Stratum spinosum has several cell layers which are active in synthesizing keratin.

  • Stratum basale

This is the deepest layer of the epidermis wherein epidermal cell renewal constantly and actively occurs. The stratum basale is made up of a single layer of column-like cells that actively divide, sending some cells for maturation all the way to the skin surface, while the rest of the cells keep on dividing to refill the basal epidermal layer.

Newly-formed epidermal cells are pushed from the stratum basale all the way to the skin surface and are shed after 2 weeks. Another noteworthy aspect of the structure of the epidermis is that its thickness varies on different parts of the body. The epidermis is remarkably thick in areas that receive more physical contact like the soles and palms, at around 1.5mm. In contrast, the epidermis is very thin at 0.05mm on the eyelids.

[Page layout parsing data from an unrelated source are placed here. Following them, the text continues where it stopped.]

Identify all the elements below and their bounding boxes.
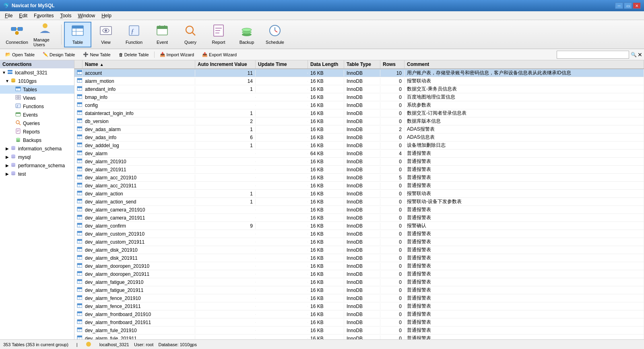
table-row[interactable]: dev_alarm_fatigue_20191016 KBInnoDB0普通报警… [74,278,644,286]
sidebar-item-functions[interactable]: ƒ Functions [0,102,74,111]
delete-table-button[interactable]: 🗑 Delete Table [115,50,153,59]
new-table-button[interactable]: ➕ New Table [79,50,114,59]
report-button[interactable]: Report [205,22,232,47]
backup-button[interactable]: Backup [233,22,260,47]
table-row[interactable]: dev_alarm_confirm916 KBInnoDB0报警确认 [74,222,644,230]
row-auto-increment [195,298,256,299]
row-rows: 0 [380,142,405,149]
table-row[interactable]: dev_alarm_action_send116 KBInnoDB0报警联动-设… [74,198,644,206]
export-wizard-button[interactable]: 📤 Export Wizard [198,50,240,59]
table-row[interactable]: attendant_info116 KBInnoDB0数据交互-乘务员信息表 [74,85,644,93]
search-input[interactable] [557,51,629,59]
table-row[interactable]: bmap_info16 KBInnoDB0百度地图地理位置信息 [74,93,644,101]
row-update-time [256,177,308,178]
sidebar-item-events[interactable]: Events [0,111,74,119]
sidebar-item-tables[interactable]: Tables [0,85,74,94]
close-button[interactable]: ✕ [633,2,641,9]
table-row[interactable]: dev_alarm_custom_20191016 KBInnoDB0普通报警表 [74,230,644,238]
table-row[interactable]: dev_alarm_fence_20191116 KBInnoDB0普通报警表 [74,302,644,310]
row-icon [74,190,83,197]
col-header-type[interactable]: Table Type [344,60,380,68]
table-row[interactable]: datainteract_login_info116 KBInnoDB0数据交互… [74,109,644,117]
sidebar-item-views[interactable]: Views [0,94,74,102]
table-row[interactable]: dev_adddel_log116 KBInnoDB0设备增加删除日志 [74,142,644,150]
table-row[interactable]: dev_alarm_camera_20191016 KBInnoDB0普通报警表 [74,206,644,214]
table-row[interactable]: dev_alarm_dooropen_20191016 KBInnoDB0普通报… [74,262,644,270]
table-button[interactable]: Table [64,22,91,47]
row-rows: 0 [380,166,405,173]
query-button[interactable]: Query [177,22,204,47]
table-row[interactable]: dev_adas_alarm116 KBInnoDB2ADAS报警表 [74,125,644,133]
table-row[interactable]: config16 KBInnoDB0系统参数表 [74,101,644,109]
col-header-length[interactable]: Data Length [308,60,344,68]
table-row[interactable]: dev_alarm64 KBInnoDB4普通报警表 [74,150,644,158]
menu-favorites[interactable]: Favorites [31,12,57,19]
menu-edit[interactable]: Edit [16,12,31,19]
col-header-update[interactable]: Update Time [256,60,308,68]
view-icon [99,24,112,39]
close-search-icon[interactable]: ✕ [638,51,642,58]
table-row[interactable]: dev_alarm_disk_20191116 KBInnoDB0普通报警表 [74,254,644,262]
table-row[interactable]: dev_alarm_custom_20191116 KBInnoDB0普通报警表 [74,238,644,246]
table-row[interactable]: dev_alarm_20191016 KBInnoDB0普通报警表 [74,158,644,166]
row-update-time [256,314,308,315]
backup-icon [240,24,253,39]
table-row[interactable]: dev_alarm_20191116 KBInnoDB0普通报警表 [74,166,644,174]
import-wizard-button[interactable]: 📥 Import Wizard [156,50,198,59]
row-update-time [256,121,308,122]
minimize-button[interactable]: ─ [615,2,623,9]
row-auto-increment [195,250,256,250]
table-row[interactable]: db_version216 KBInnoDB0数据库版本信息 [74,117,644,125]
restore-button[interactable]: ▭ [624,2,632,9]
table-row[interactable]: dev_alarm_disk_20191016 KBInnoDB0普通报警表 [74,246,644,254]
tables-icon [15,86,21,93]
table-row[interactable]: dev_adas_info616 KBInnoDB0ADAS信息表 [74,133,644,142]
table-row[interactable]: dev_alarm_fule_20191116 KBInnoDB0普通报警表 [74,335,644,339]
connection-button[interactable]: Connection [3,22,31,47]
manage-users-button[interactable]: Manage Users [31,22,59,47]
sidebar-item-localhost[interactable]: ▼ localhost_3321 [0,68,74,77]
sidebar-item-performance-schema[interactable]: ▶ performance_schema [0,161,74,170]
table-row[interactable]: dev_alarm_frontboard_20191016 KBInnoDB0普… [74,310,644,318]
events-icon [15,111,21,118]
sidebar-item-mysql[interactable]: ▶ mysql [0,153,74,161]
table-row[interactable]: dev_alarm_acc_20191116 KBInnoDB0普通报警表 [74,182,644,190]
table-row[interactable]: dev_alarm_fule_20191016 KBInnoDB0普通报警表 [74,326,644,335]
event-button[interactable]: Event [149,22,176,47]
function-button[interactable]: ƒ Function [120,22,148,47]
report-label: Report [212,40,225,45]
schedule-button[interactable]: Schedule [261,22,289,47]
sidebar-item-information-schema[interactable]: ▶ information_schema [0,144,74,153]
row-icon [74,150,83,157]
row-name: dev_alarm_custom_201911 [83,239,195,245]
menu-window[interactable]: Window [74,12,98,19]
table-row[interactable]: dev_alarm_dooropen_20191116 KBInnoDB0普通报… [74,270,644,278]
connection-icon [10,24,23,39]
menu-help[interactable]: Help [98,12,115,19]
menu-file[interactable]: File [2,12,16,19]
col-header-name[interactable]: Name▲ [83,60,195,68]
open-table-button[interactable]: 📂 Open Table [2,50,38,59]
table-row[interactable]: dev_alarm_camera_20191116 KBInnoDB0普通报警表 [74,214,644,222]
sidebar-item-1010gps[interactable]: ▼ 1010gps [0,77,74,85]
menu-tools[interactable]: Tools [57,12,74,19]
col-header-icon[interactable] [74,60,83,68]
col-header-comment[interactable]: Comment [405,60,644,68]
table-row[interactable]: dev_alarm_acc_20191016 KBInnoDB5普通报警表 [74,174,644,182]
table-row[interactable]: dev_alarm_frontboard_20191116 KBInnoDB0普… [74,318,644,326]
col-header-auto[interactable]: Auto Increment Value [195,60,256,68]
sidebar-item-queries[interactable]: Queries [0,119,74,127]
sidebar-item-test[interactable]: ▶ test [0,170,74,178]
design-table-button[interactable]: ✏️ Design Table [39,50,78,59]
view-button[interactable]: View [92,22,120,47]
database-icon [10,78,16,84]
sidebar-item-backups[interactable]: Backups [0,136,74,144]
table-row[interactable]: alarm_motion1416 KBInnoDB0报警联动表 [74,77,644,85]
table-row[interactable]: dev_alarm_fatigue_20191116 KBInnoDB0普通报警… [74,286,644,294]
sidebar-item-reports[interactable]: Reports [0,127,74,136]
svg-rect-165 [77,336,82,337]
table-row[interactable]: dev_alarm_fence_20191016 KBInnoDB0普通报警表 [74,294,644,302]
col-header-rows[interactable]: Rows [380,60,405,68]
table-row[interactable]: account1116 KBInnoDB10用户账户表，存储登录账号和密码信息，… [74,69,644,77]
table-row[interactable]: dev_alarm_action116 KBInnoDB0报警联动表 [74,190,644,198]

Factors that affect the function of the epidermis

Any disruption to the effective epidermis function results in skin problem. These problems could involve the cells on different epidermal layers, hormonal imbalance, UV irradiation, overactive sebaceous gland, obstruction of sebaceous canal and allergic reactions to some medication. Some of the common epidermal disorders are:

  • Atopic dermatitis
  • Seborrhoeic dermatitis
  • Moles
  • Acne
  • Pregnancy mask
  • Freckles
  • Vitiligo

The most life-threatening, but rather rare, epidermal disease is toxic epidermal necrolysis. It occurs as a result of an allergic reaction to medication which causes the epidermis to separate from the other layers of skin.